Hickenlooper, he said, has the wind at his back: plenty of campaign cash, strong support from the national party eager to pick up the Senate seat, and name recognition in spades.
“When I think about how badly Hickenlooper or any other Democratic nominee would have to screw up in order for Gardner to come all the way back, I would be surprised.”
But there are still unpredictable factors, including Hickenlooper’s handling of the ethics investigation, which has only drawn attention to what could have been dispensed with as relatively minor allegations, Saunders said.
Romanoff, on the other hand, hasn’t been able to shake himself loose from under Hickenlooper’s sense of inevitability, partly because he hasn’t raised enough money to take the fight to the former governor, Saunders said.
He suggested that the underdog could also suffer from confusion over his ideology after tacking down the middle as House speaker, then to the left in his run against Bennet, then to the right when he took on Coffman, and then back to the left to run against Hickenlooper.
Add to that lingering damage to his reputation after challenging Bennet in 2010, as well as his inability to muster the momentum or cash to force Hickenlooper into a direct confrontation, and Romanoff hasn’t established himself as the obvious alternative, Saunders said.
It’s only been a little over a month since the most crowded U.S. Senate primary in Colorado history — with as many as 21 Democrats throwing their hats in the ring over the last year and a half — narrowed to a one-on-one battle between Hickenlooper and Romanoff.
The winnowing started last fall after Hickenlooper joined the field and then dragged on through the winter, eventually winding up in April and May as the assembly and petition processes reached their conclusion.
After winning a statewide preference poll at the March 7 precinct caucuses, Romanoff became the only candidate to emerge from the party’s April 18 state assembly, bumping former congressional candidate Stephany Spaulding, scientist and educator Trish Zornio and perennial candidate Erik Underwood from the race.
While Hickenlooper easily qualified for the primary ballot by petition in March, three other candidates also made a go of it, arguing in court that they should be added to the ballot because the coronavirus pandemic prevented them from gathering the required number of signatures.
Climate activist Diana Bray lost her case in lower court, but nonprofit executives and first-time candidates Michelle Ferrigno Warren and Lorena Garcia made it all the way to the Colorado Supreme Court before a ruling removed them from the ballot.
In the months after Hickenlooper got in the race, five prominent candidates withdrew, citing the former governor’s strength in what had been a more evenly matched primary. Those candidates were former state Sen. Mike Johnston, former U.S. attorney for Colorado John Walsh, former ambassador Dan Baer, former state House Majority Leader Alice Madden and state Sen. Angela Williams, with Walsh and Baer endorsing Hickenlooper.

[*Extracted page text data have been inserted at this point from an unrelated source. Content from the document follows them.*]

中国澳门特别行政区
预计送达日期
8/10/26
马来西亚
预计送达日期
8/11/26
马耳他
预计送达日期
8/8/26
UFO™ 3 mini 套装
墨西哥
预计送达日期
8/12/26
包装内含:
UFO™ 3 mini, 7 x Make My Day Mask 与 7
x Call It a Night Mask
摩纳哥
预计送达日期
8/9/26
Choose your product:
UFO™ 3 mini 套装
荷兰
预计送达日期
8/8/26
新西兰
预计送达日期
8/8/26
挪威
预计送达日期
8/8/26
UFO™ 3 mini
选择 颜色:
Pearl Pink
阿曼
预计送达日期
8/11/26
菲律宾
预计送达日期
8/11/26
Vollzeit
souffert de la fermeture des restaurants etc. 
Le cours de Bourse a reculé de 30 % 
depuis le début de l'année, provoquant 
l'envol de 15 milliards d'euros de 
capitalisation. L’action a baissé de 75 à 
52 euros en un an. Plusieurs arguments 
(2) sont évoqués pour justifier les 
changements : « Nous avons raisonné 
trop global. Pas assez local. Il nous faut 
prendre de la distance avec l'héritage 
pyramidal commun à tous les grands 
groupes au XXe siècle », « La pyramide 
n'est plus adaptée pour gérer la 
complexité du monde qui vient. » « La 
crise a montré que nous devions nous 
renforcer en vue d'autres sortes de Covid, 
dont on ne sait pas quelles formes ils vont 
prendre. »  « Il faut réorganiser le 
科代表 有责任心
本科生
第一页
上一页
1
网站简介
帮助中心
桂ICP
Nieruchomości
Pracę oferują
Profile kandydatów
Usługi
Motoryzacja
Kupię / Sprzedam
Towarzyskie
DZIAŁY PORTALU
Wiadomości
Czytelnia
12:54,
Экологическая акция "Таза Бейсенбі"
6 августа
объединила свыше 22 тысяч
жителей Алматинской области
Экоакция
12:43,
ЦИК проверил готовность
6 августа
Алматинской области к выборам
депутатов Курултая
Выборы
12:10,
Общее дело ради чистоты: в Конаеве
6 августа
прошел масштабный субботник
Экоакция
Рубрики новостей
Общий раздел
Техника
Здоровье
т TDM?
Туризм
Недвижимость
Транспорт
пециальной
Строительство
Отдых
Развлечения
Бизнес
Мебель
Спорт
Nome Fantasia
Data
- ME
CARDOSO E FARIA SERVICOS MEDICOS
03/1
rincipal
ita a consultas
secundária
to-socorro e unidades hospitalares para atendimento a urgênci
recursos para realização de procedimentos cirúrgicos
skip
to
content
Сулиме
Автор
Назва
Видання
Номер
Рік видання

Hickenlooper has also been endorsed by several of his former presidential primary rivals, including U.S. Sen. Amy Klobuchar of Minnesota. Romanoff, for his part, has the backing of author and spiritual guide Marianne Williamson, who also made a White House run this cycle.
Hickenlooper raised just shy of $9 million through March 31 since jumping in the race in August and reported $4.88 million cash on hand. Romanoff, in the race since last February, raised $2.24 million through the same period and had $808,000 on hand, according to the most recent Federal Election Commission filings.
Both Democrats launched aggressive six-figure advertising campaigns airing TV spots statewide in the days before ballots went out, with Hickenlooper touting the state economy’s success when he was governor and Romanoff making a case for universal health care.
Facing only token opposition on his way to the Republican nomination, Gardner has pulled in $13.6 million since the 2014 election, had $9.56 million in the bank, and began airing TV ads in May featuring his work for Coloradans.
All three candidates are scheduled to file an additional FEC report before the election, due June 18 for fundraising through June 10.